Arrick Underhill writes in to ask:
so, if I want to quote a fortune cookie and put it in my Works Cited, only later discovering that according to Google the quote originated with George Bernard Shaw rather than Ancient Chinese Wisdom, is it acceptable for me to continue with my plan to cite the fortune cookie? Or am I duty-bound by the standards of academic conduct to remedy the plagiarism of others, which seems to be the result of a time warp in which George Bernard Shaw actually made contact with Ancient Chinese Civilization and passed down his quote, in English, which reached me here in the 21st century. Or it might have been the 20th. I can't remember.
To be honest, the only reason I can imagine for citing a fortune cookie in the first place is to perform some kind of pomo hipster DFW-wannabe crap. In that case, the point is not actually to cite anything, but to parody the practice of citation by way of a crispy take-out treat.

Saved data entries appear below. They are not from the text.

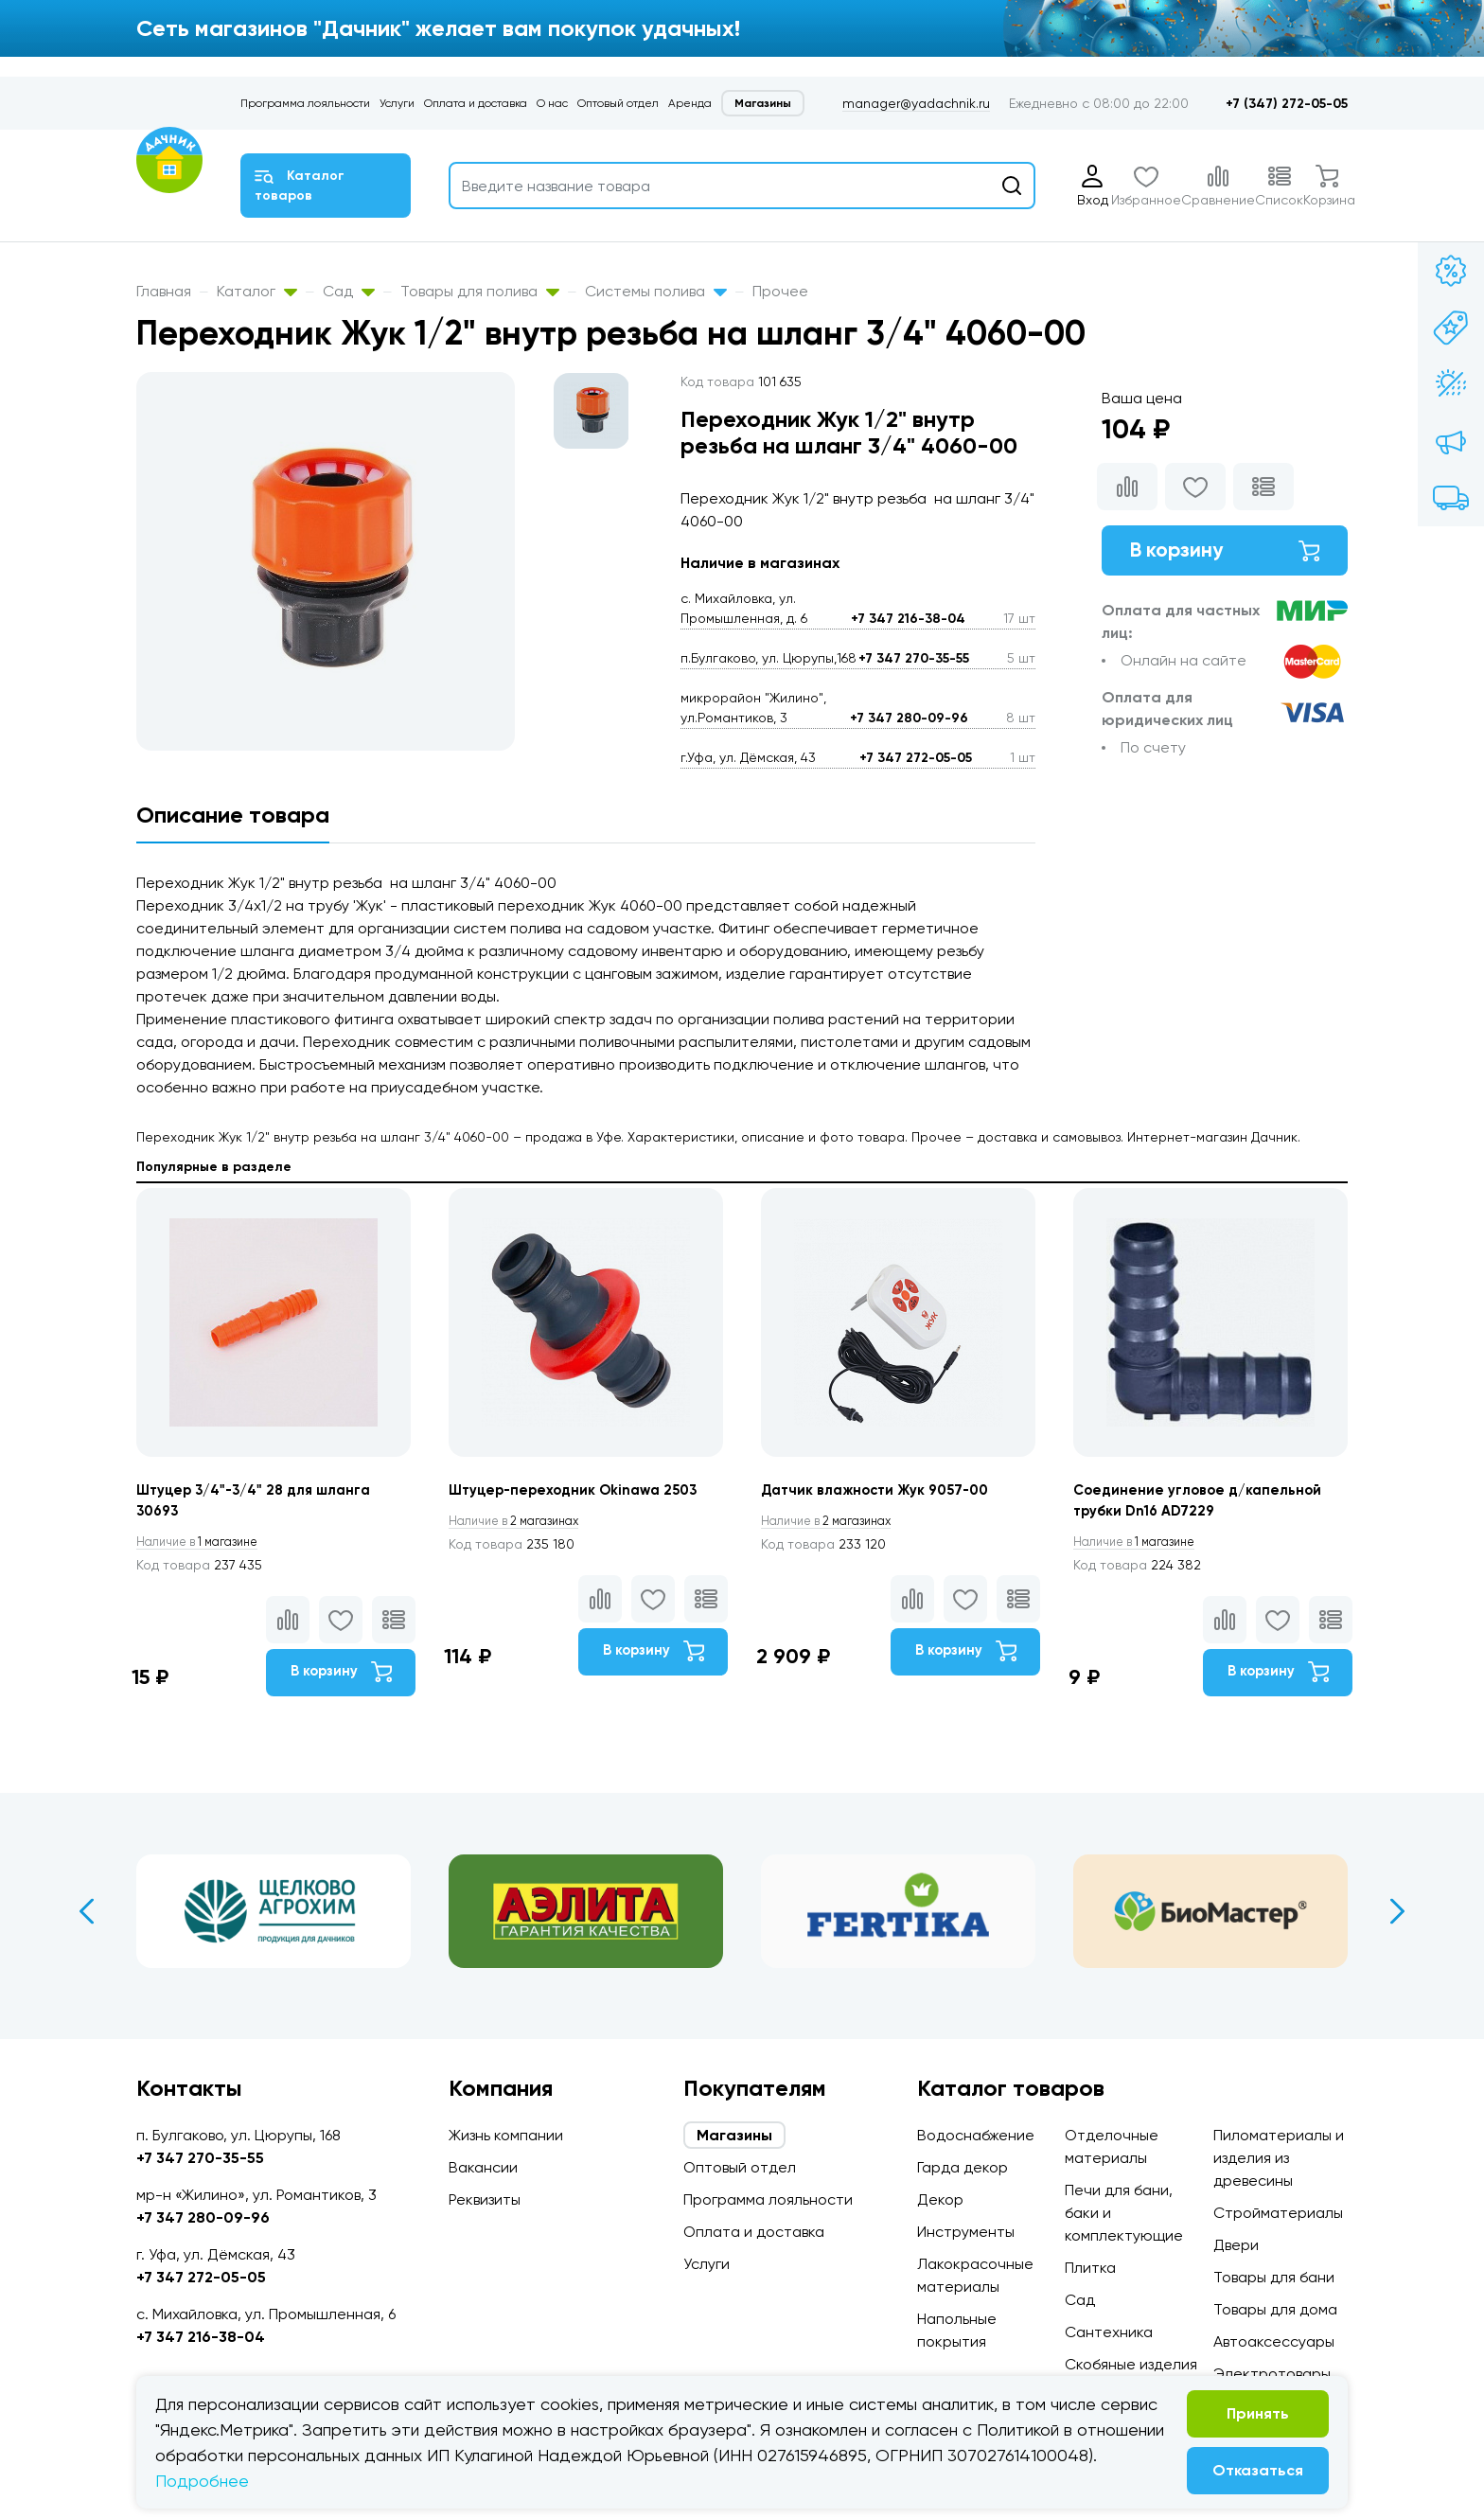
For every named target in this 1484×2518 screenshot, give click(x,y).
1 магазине (205, 1544)
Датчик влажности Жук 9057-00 (882, 1491)
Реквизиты (485, 2199)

In that case, one should take to heart the MLA Handbook's directive to use your wits and adapt the style as necessary to the situation, e.g.:
"Yes, you squashed cabbage leaf, you disgrace to the noble architecture of these columns, you incarnate insult to the English Language: I could pass you off as the Queen of Sheba." Fortune cookie. Berkeley, CA: Shen Hua, n.d. Eaten 6 October 2010.Indent appropriately and alphabetize under Y, secure in the knowledge that Susanna Clarke entirely pwned you as early as 2004.
Okay, now that that's out of the way, let's get serious. It's scholarship time, friends. Citation is about directing readers to your sources, and the truth is that readers are unlikely to reproduce your fortune cookie experience. Forget the cookie and cite Shaw. There should be a parenthetical citation within the main text looking like this:
(Shaw 11)and a works cited entry looking like this:
Shaw, George Bernard. Pygmalion. New York: Simon and Schuster, 1981. Print.Does it sound like I'm squishing fun? Far from it. Scholarship affords something far more fun than the pale pleasures of parody: endnotes. (MLA style calls for endnotes, not footnotes!) This situation is ripe for a lengthy digression on how you arrived at the quotation, the appropriateness of a fake Chinese saying appearing in a fake Chinese dessert, and the Western desire to produce identity through a projection onto a mythic Orient. Ideally the endnote will cite Said and Auerbach, and finish with a lengthy discussion of monstrosity, and The Wonders of the East, and the checkered history of Cotton Vitellius A.xv.
Technically speaking, MLA style frowns on lengthy notes. But scholars love them for the freedom and joy in research that they express. This is what you get when you try to cite a fortune cookie.